On Friday, nearly 50 of my fellow Muslims were massacred in cold blood in New Zealand. Not murdered but lynched, their deaths live-streamed to the sound of laughter. I long ago ceased to feel shocked at the violence directed against my community. But the heartbreak still comes.
They were not “lynched,” a word which implies a group of murderers; instead, they were killed by a single clearly insane man. Omer Aziz is no longer shocked about the “violence directed against [his] community.” He apparently does not care even to mention the much greater “violence directed” against Unbelievers by Muslims.
The killer knew which day to pick. Friday is the Islamic Sabbath, when Muslims gather in the mosque to bow their heads in devotion to the divine. As they prayed, they might have been thinking about their children at school or what to make for dinner, unaware that soon their loved ones would be washing their bodies in accordance with Islamic tradition, preparing for the funeral prayer, the only one in Islam that has no Athan, or call to prayer, because the Athan was recited into their ears when they were born. When these Muslims saw the white stranger enter the mosque, they would have had the Islamic greeting on their tongues: “Assalamu alaikum.” Peace be upon you.
Yes, the worshippers might have been thinking about their children at school or what to make for dinner. But more likely these devout worshippers would have been paying attention to the content of their prayers, which would include the Fatiha (“the Opening”), one of the most common Muslim prayers.
The final two verses of the Fatiha ask Allah:
“Guide us to the straight path, the path of those upon whom You have bestowed favor, not of those who have evoked [Your] anger or of those who are astray.”
Robert Spencer notes that “the traditional Islamic understanding of this is that the ‘straight path’ is Islam — cf. Islamic apologist John Esposito’s book Islam: The Straight Path — while the path ‘of those who have evoked Allah’s anger’ are the Jews, and those who have gone ‘astray’ are the Christians.”
It would make a different impression, as Omer Aziz knows perfectly well, if instead of imagining the mosque worshippers thinking about domestic matters, he were to describe the actual prayers of these New Zealand worshippers that curse both Christians and Jews. That denunciation is not a fiction of “Islamophobes.”

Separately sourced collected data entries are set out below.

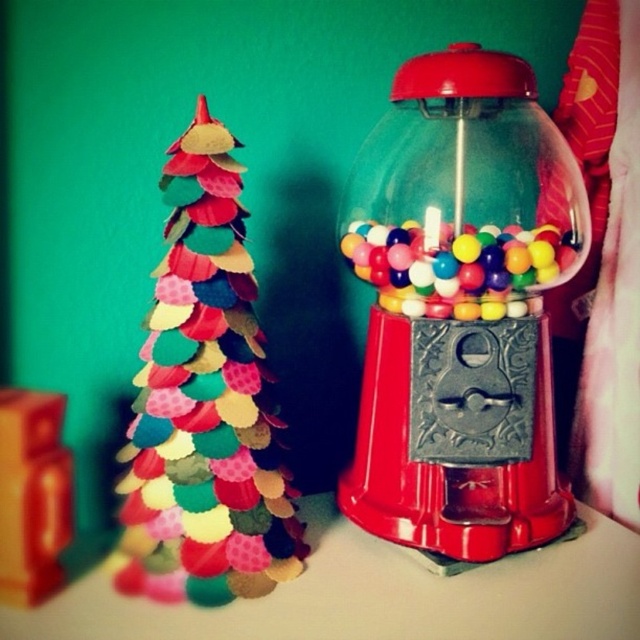 Question: Does multicolored felt christmas tree at left have a smaller size compared to matte cardboard box at lower left?

Choices:
 (A) yes
 (B) no

Answer: (B)

Question: Is the position of shiny plastic gumball machine at right more distant than that of shiny plastic gumballs at center?

Choices:
 (A) no
 (B) yes

Answer: (A)

Question: Which point is farther to the camera?

Choices:
 (A) (225, 456)
 (B) (497, 244)

Answer: (B)

Question: Can you confirm if multicolored felt christmas tree at left is thinner than shiny plastic gumballs at center?

Choices:
 (A) no
 (B) yes

Answer: (B)

Question: Which of the following is the farthest from the observer?

Choices:
 (A) shiny plastic gumball machine at right
 (B) matte cardboard box at lower left
 (C) shiny plastic gumballs at center
 (D) multicolored felt christmas tree at left

Answer: (C)

Question: Which point appears closest to the camera in this image?

Choices:
 (A) (422, 237)
 (B) (381, 292)

Answer: (A) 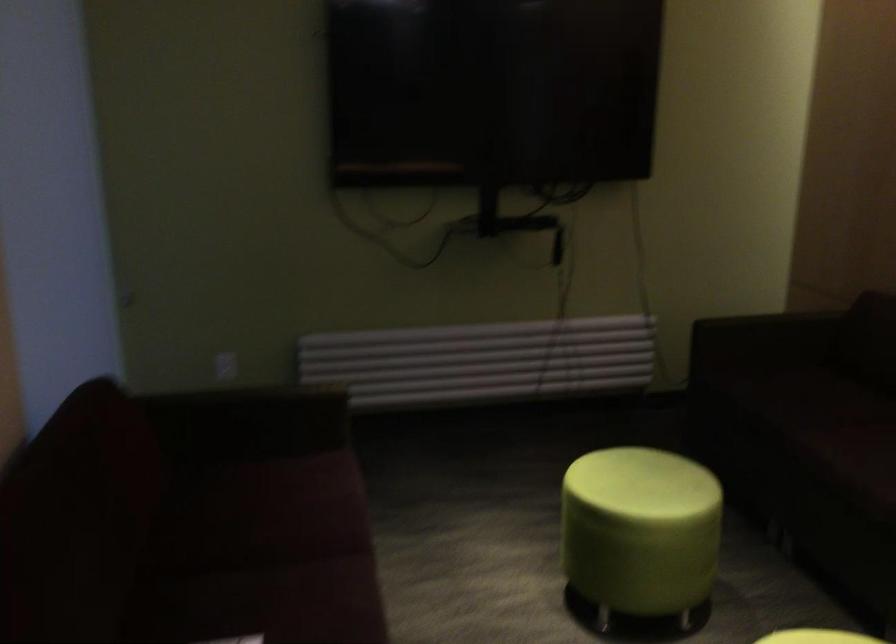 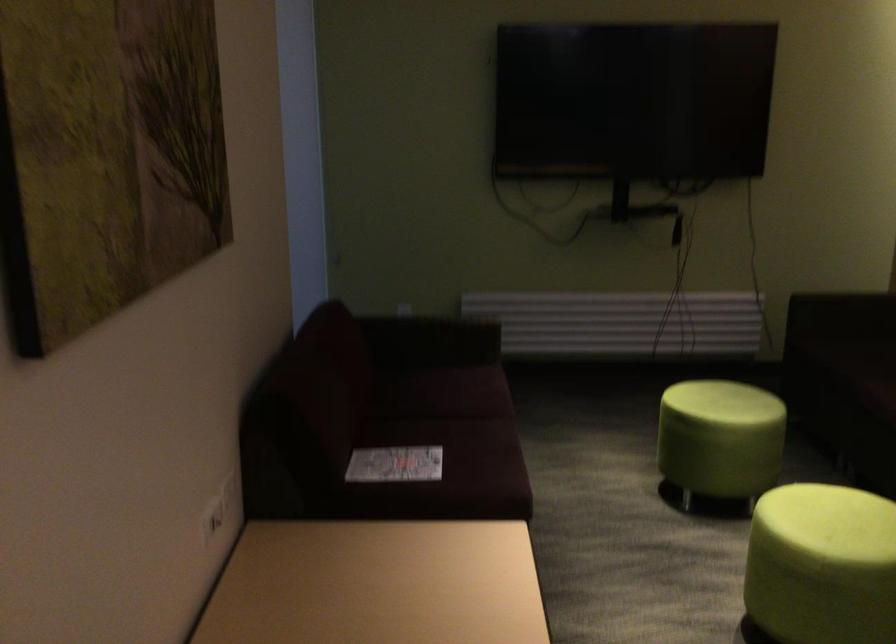 In the second image, find the point that corresponds to point (238, 467) in the first image.

(426, 371) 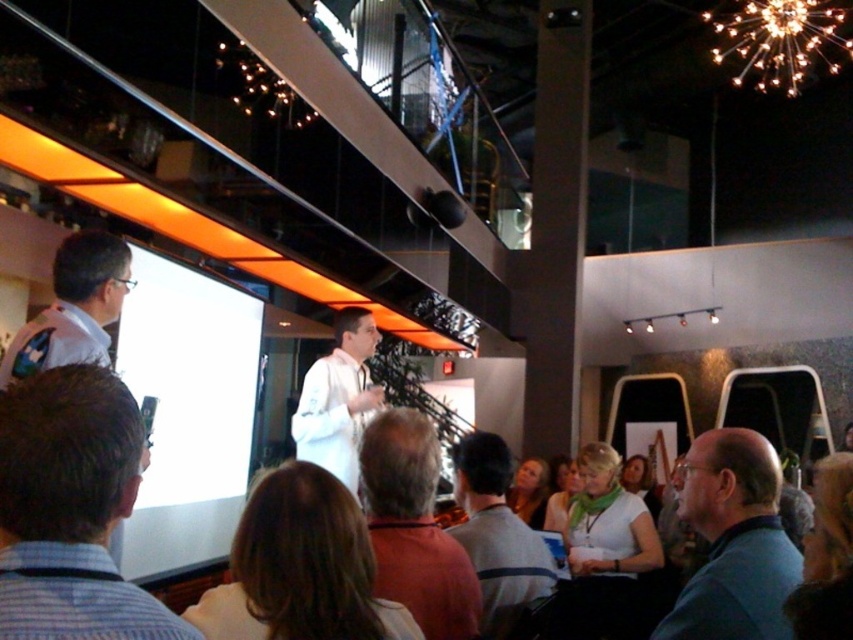 You are standing at the front of the conference room and notice two points marked on the projection screen. The first point is at coordinates point (416, 461) and the second is at point (329, 368). Which point appears closer to you?

Point (416, 461) is closer to the camera than point (329, 368), so the first point appears closer to you.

We know from the terrorist’s recording that one of his first victims welcomed him with the words “Hello, brother.” Muslims have long been depicted as an uncivilized, warlike people, but the opposite is true. We want to belong, to be good neighbors, to call the white man who enters our place of worship our brother. Instead he turned out to be our executioner.
If Muslims “want to belong, to be good neighbors,” then why have so many of them, in so many lands, proven to be so murderous toward non-Muslims? Why have Muslims run down random pedestrians in Nice and Barcelona, who were “neighbors” of the attackers? Muslim killers have been murdering helpless Jews in France, from small children in Toulouse to elderly women in Paris. Those two elderly women, Sara Halimi and Mireille Knoll, were murdered by Muslim “neighbors” whom they had long befriended. Why did Muslims shoot down visitors at the Bataclan nightclub, or diners at a Cambodian restaurant in Paris? Why have so many Muslims been found to have joined grooming gangs in the U.K., targeting thousands of very young English girls for sexual exploitation, passing them around like so much candy? Why are there now many Muslim-dominated No-Go zones within Europe, where Muslims do not want to “belong” but to rule, and to expel their non-Muslim neighbors? If they “want to be good neighbors,” why do they attack so many of their non-Muslim neighbors, that those neighbors are afraid to walk outside, and many find themselves compelled to leave for safety’s sake?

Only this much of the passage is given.